Goal Execution - Make it a Way of Life
Guy Kawasaki [www.truemors.com] says, “defining your goals is only half the battle; here’s how to get them accomplished.”
The holiday season is always a good time to reflect on the past year as we close out accounts. Welcoming in the new year is a perennial opportunity to set goals, make plans and strive for great things in the new year. But, as my friend Jennifer Koretsky [www.addmanagement.com] counsels her clients, the day we set resolutions, we’re only 17 days away from breaking them.
Why even set goals?
First, reset your objectives: create something worth executing on. If you and your team are having a hard time executing, maybe you’re focused on the wrong thing.
Second, set your goals. But they have to be the right goals. You’ve heard of SMART goals. I’m suggesting a twist on that theme. The right goals are:
Measurable Every goal must be quantifiable. If you can’t measure it, it can’t be a goal.
Achieveable Take your most conservative sales forecast and multiply it by 10% (.1). Set your goal there. Not achieving a conservative goal is demoralizing to everyone. Instead set your goal at a modest % of your forecast – and then achieve it 10 times over.
Relevant Use relevant numbers. In e-commerce, which will drive revenues more your search engine rank or the clickthroughs to the sales page?
‘Rathole-resistent’ [Guy Kawasaki’s term] This is the checks and balances piece. Make sure each goal encompasses all the factors that will make your organization viable. If you have a goal of a number of sales calls in your target market but they generate no sales, that’s a rathole.
Now here’s the part about getting them done:
Postpone, de-emphasize or quantify less tangible goals such as ‘create a great work environment’.
Communicate each goal clearly to every single employee/contractor/team member.
Measure progress weekly – if you don’t want the accountability of measuring, then you might as well skip the goal setting too. Measuring monthly is not enough pressure to get results.

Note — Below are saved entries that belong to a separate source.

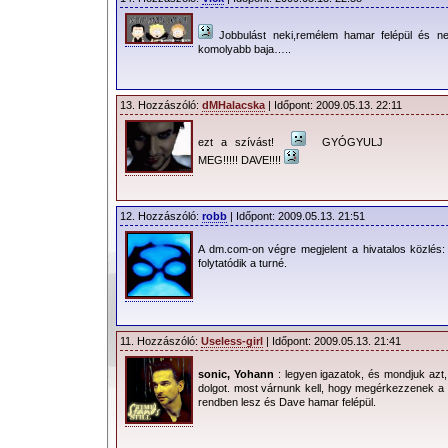
Jobbulást neki,remélem hamar felépül és n
komolyabb baja…..
13. Hozzászóló:
dMHalacska
| Időpont: 2009.05.13. 22:11
ezt a szívást!
GYÓGYULJ
MEG!!!!! DAVE!!!!
12. Hozzászóló:
robb
| Időpont: 2009.05.13. 21:51
A dm.com-on végre megjelent a hivatalos közlés: g
folytatódik a turné.
11. Hozzászóló:
Useless-girl
| Időpont: 2009.05.13. 21:41
sonic, Yohann
: legyen igazatok, és mondjuk azt,
dolgot. most várnunk kell, hogy megérkezzenek a h
rendben lesz és Dave hamar felépül.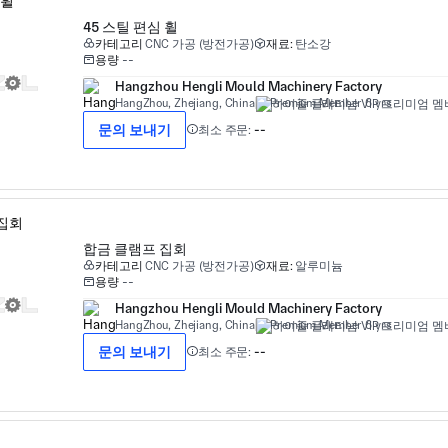
45 스틸 편심 휠
카테고리
CNC 가공 (방전가공)
재료:
탄소강
용량
--
Hangzhou Hengli Mould Machinery Factory
HangZhou, Zhejiang, China
Premium Member 6 yrs
문의 보내기
최소 주문:
--
합금 클램프 집회
카테고리
CNC 가공 (방전가공)
재료:
알루미늄
용량
--
Hangzhou Hengli Mould Machinery Factory
HangZhou, Zhejiang, China
Premium Member 6 yrs
문의 보내기
최소 주문:
--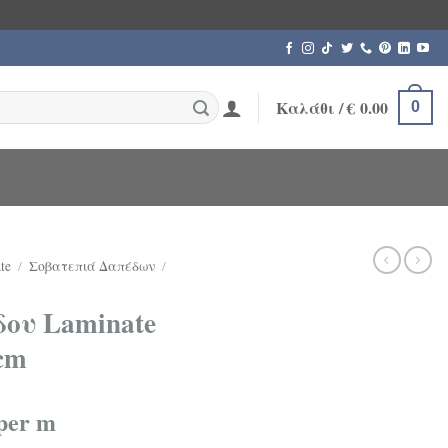
Καλάθι /
€
0.00
0
te
/
Σοβατεπιά Δαπέδων
/
ου Laminate
cm
per m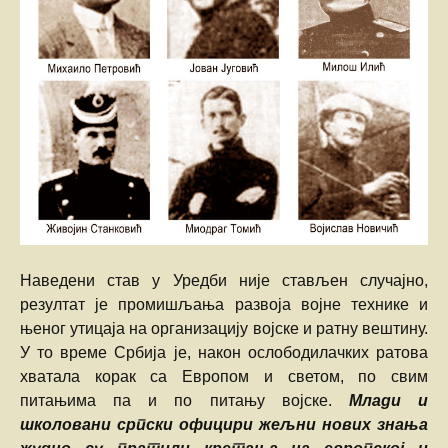
Наведени став у Уредби није стављен случајно,
резултат је промишљања развоја војне технике и
њеног утицаја на организацију војске и ратну вештину.
У то време Србија је, након ослободилачких ратова
хватала корак са Европом и светом, по свим
питањима па и по питању војске.
Млади и
школовани српски официри жељни нових знања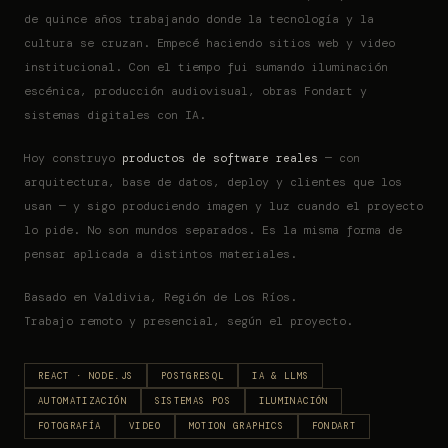
de quince años trabajando donde la tecnología y la
cultura se cruzan. Empecé haciendo sitios web y video
institucional. Con el tiempo fui sumando iluminación
escénica, producción audiovisual, obras Fondart y
sistemas digitales con IA.
Hoy construyo
productos de software reales
— con
arquitectura, base de datos, deploy y clientes que los
usan — y sigo produciendo imagen y luz cuando el proyecto
lo pide. No son mundos separados. Es la misma forma de
pensar aplicada a distintos materiales.
Basado en Valdivia, Región de Los Ríos.
Trabajo remoto y presencial, según el proyecto.
REACT · NODE.JS
POSTGRESQL
IA & LLMS
AUTOMATIZACIÓN
SISTEMAS POS
ILUMINACIÓN
FOTOGRAFÍA
VIDEO
MOTION GRAPHICS
FONDART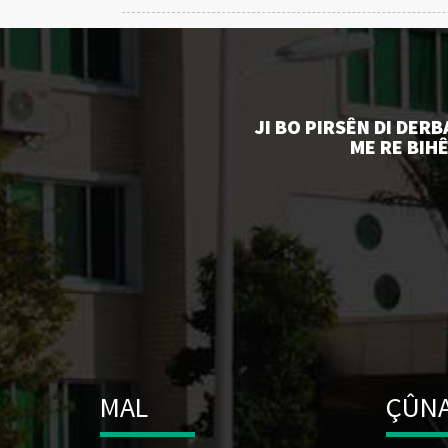
JI BO PIRSÊN DI DER
ME RE BIHÊ
MAL
ÇÛNA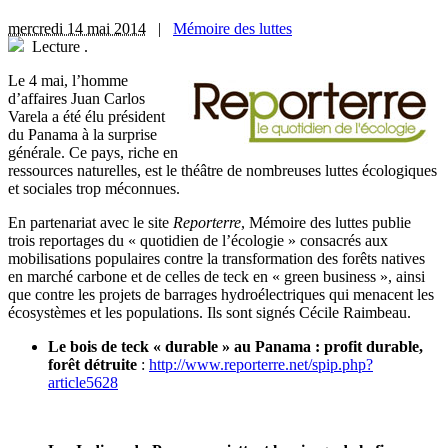
mercredi 14 mai 2014
|
Mémoire des luttes
Lecture
.
L
e 4 mai, l’homme
d’affaires Juan Carlos
Varela a été élu président
du Panama à la surprise
générale. Ce pays, riche en
ressources naturelles, est le théâtre de nombreuses luttes écologiques
et sociales trop méconnues.
En partenariat avec le site
Reporterre
, Mémoire des luttes publie
trois reportages du « quotidien de l’écologie » consacrés aux
mobilisations populaires contre la transformation des forêts natives
en marché carbone et de celles de teck en « green business », ainsi
que contre les projets de barrages hydroélectriques qui menacent les
écosystèmes et les populations. Ils sont signés Cécile Raimbeau.
Le bois de teck « durable » au Panama : profit durable,
forêt détruite
:
http://www.reporterre.net/spip.php?
article5628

Responsibility Identify a Single Point of Responsibility for each goal. Lousy employees avoid responsibility. Good employees accept responsibility. Great employees seek responsibility.
Followthrough on each goal. Not every goal will focus on the cool stuff (new software, creative presentation, etc). It’s not hot or glamorous to resolve all website bugs within 48 hours but it is important to clients.
Reward achievers This sends a message to everyone. Achievers get reenergized about doing their jobs. Everyone else gets the message that the company values execution and takes it seriously.